# [WHAT YOU ARE ASKED TO DO]
Though the records contain pictures, copy none of them; repeat exactly the lines from the one with "Locate an element" to the end.

◆ ◆ ◆ ◆ ◆ ◆ ◆

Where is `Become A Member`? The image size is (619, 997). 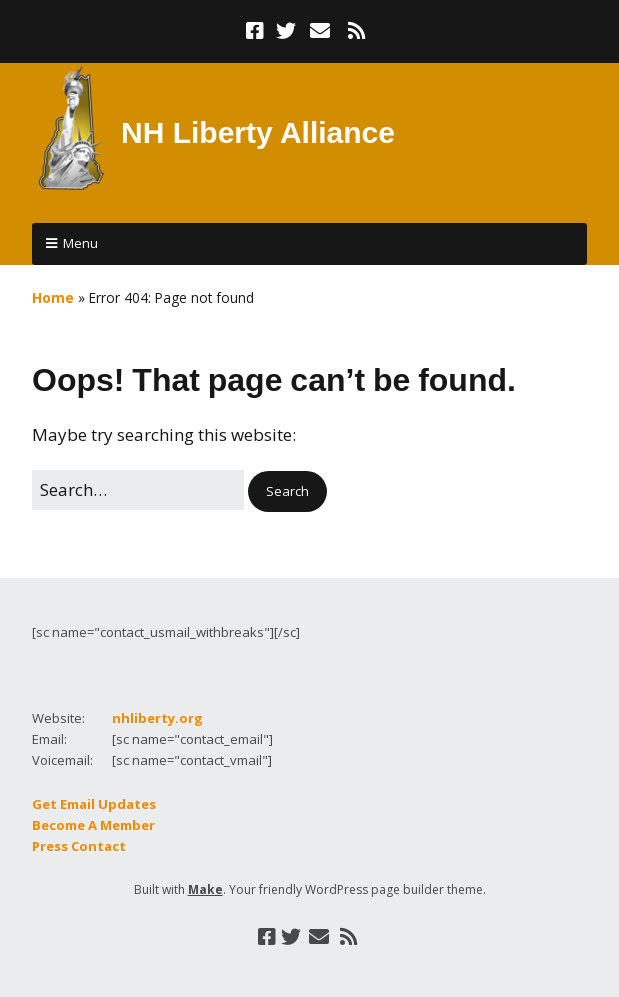
Become A Member is located at coordinates (93, 825).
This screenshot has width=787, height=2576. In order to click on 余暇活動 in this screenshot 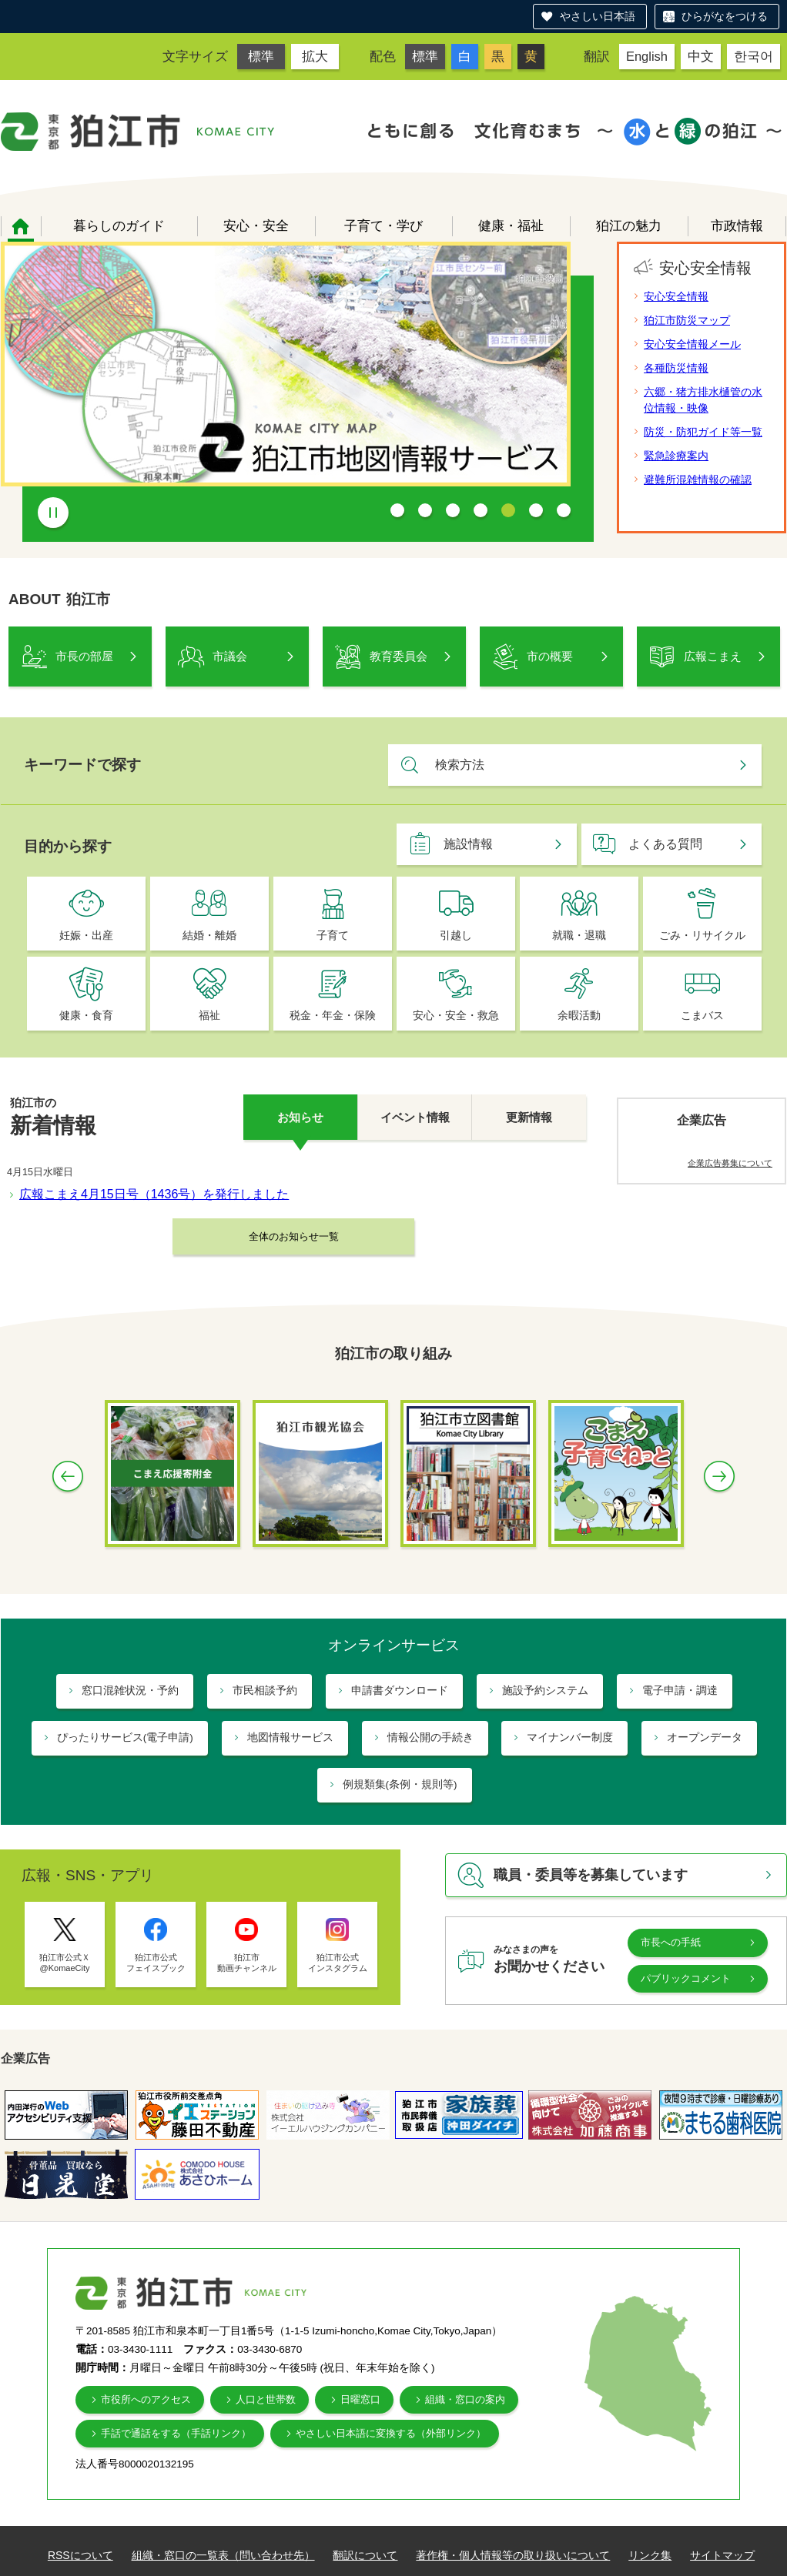, I will do `click(579, 1015)`.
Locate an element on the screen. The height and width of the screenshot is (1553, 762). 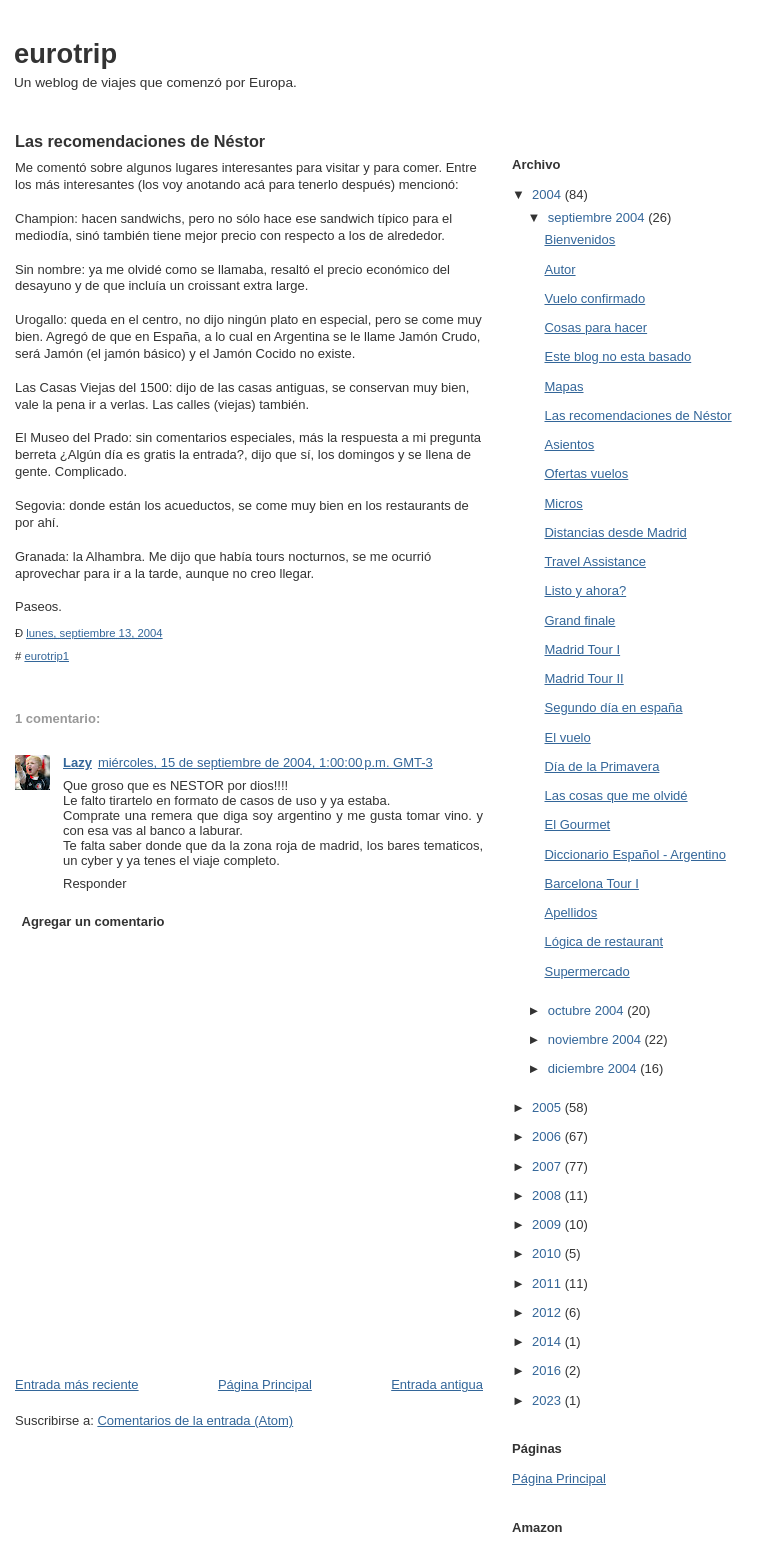
Comentarios de la entrada (Atom) is located at coordinates (195, 1420).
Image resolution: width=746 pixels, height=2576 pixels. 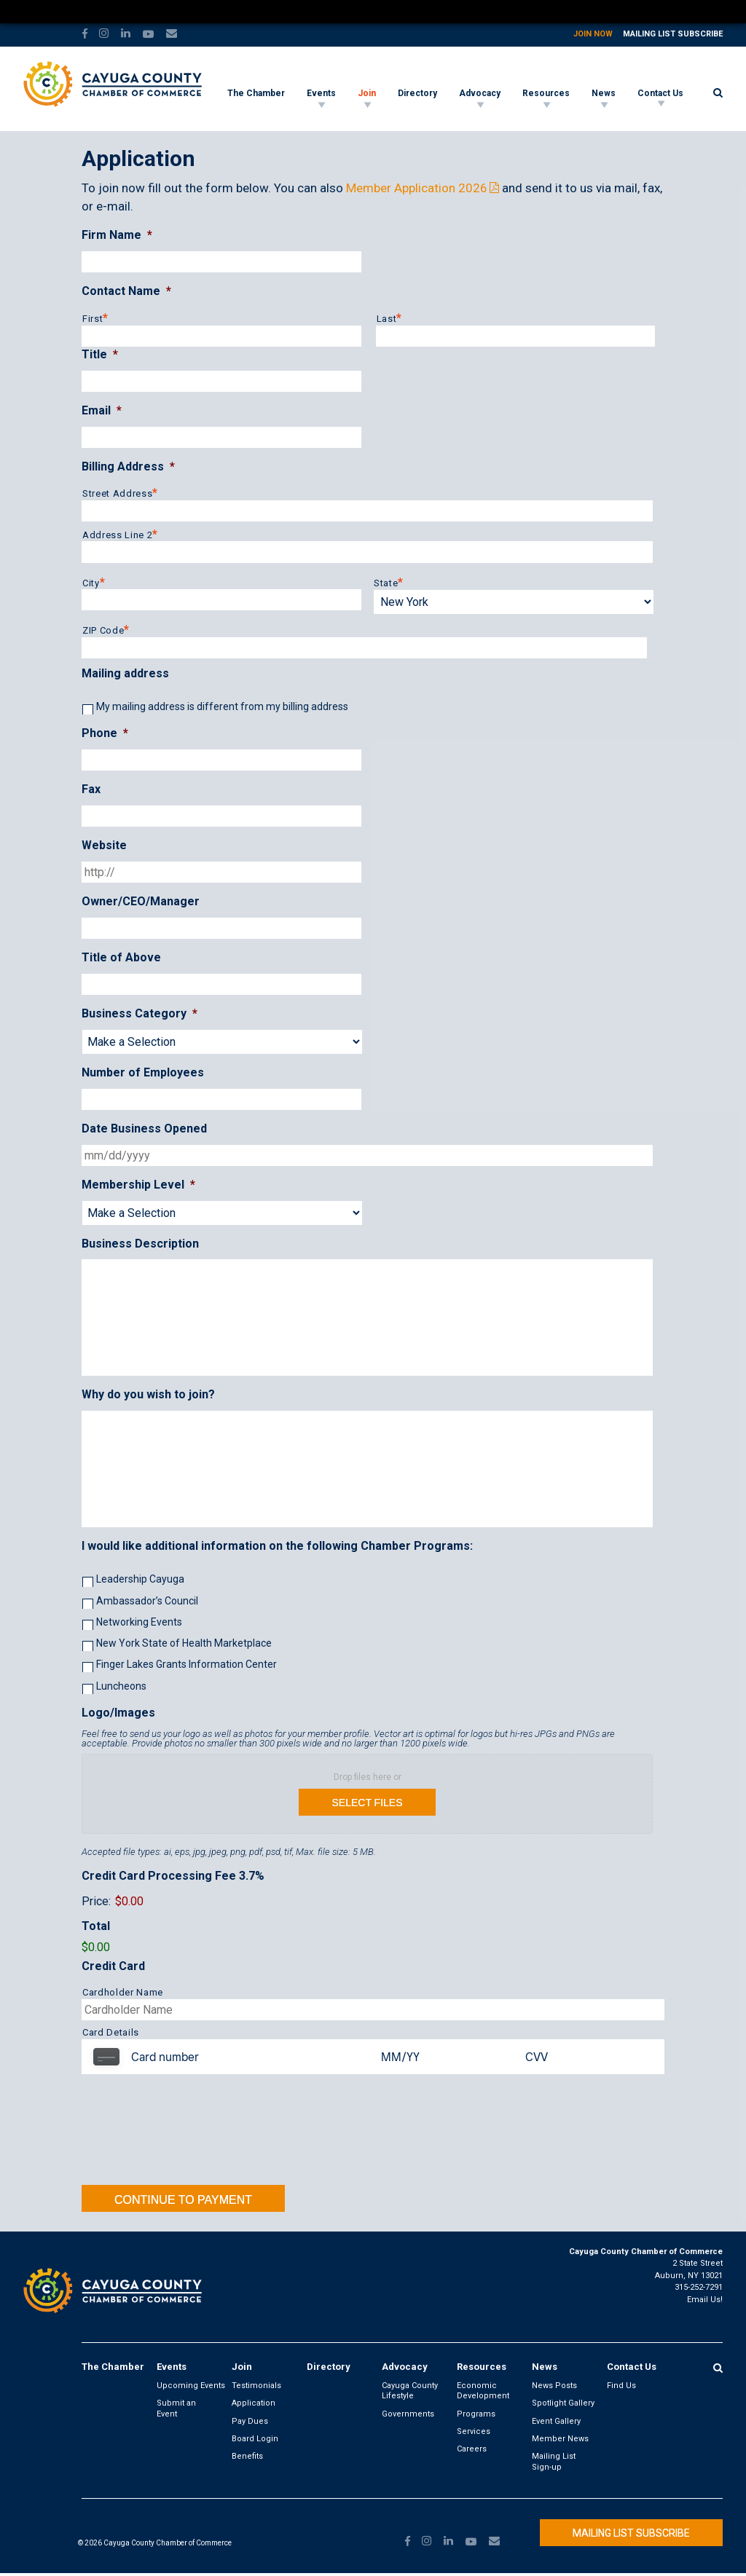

◆ ◆ ◆ ◆ ◆ ◆ ◆

# [ANSWER TO THIS TASK]
Locate an element on the screen. The height and width of the screenshot is (1553, 762). 
Comentarios de la entrada (Atom) is located at coordinates (195, 1420).
Image resolution: width=746 pixels, height=2576 pixels. 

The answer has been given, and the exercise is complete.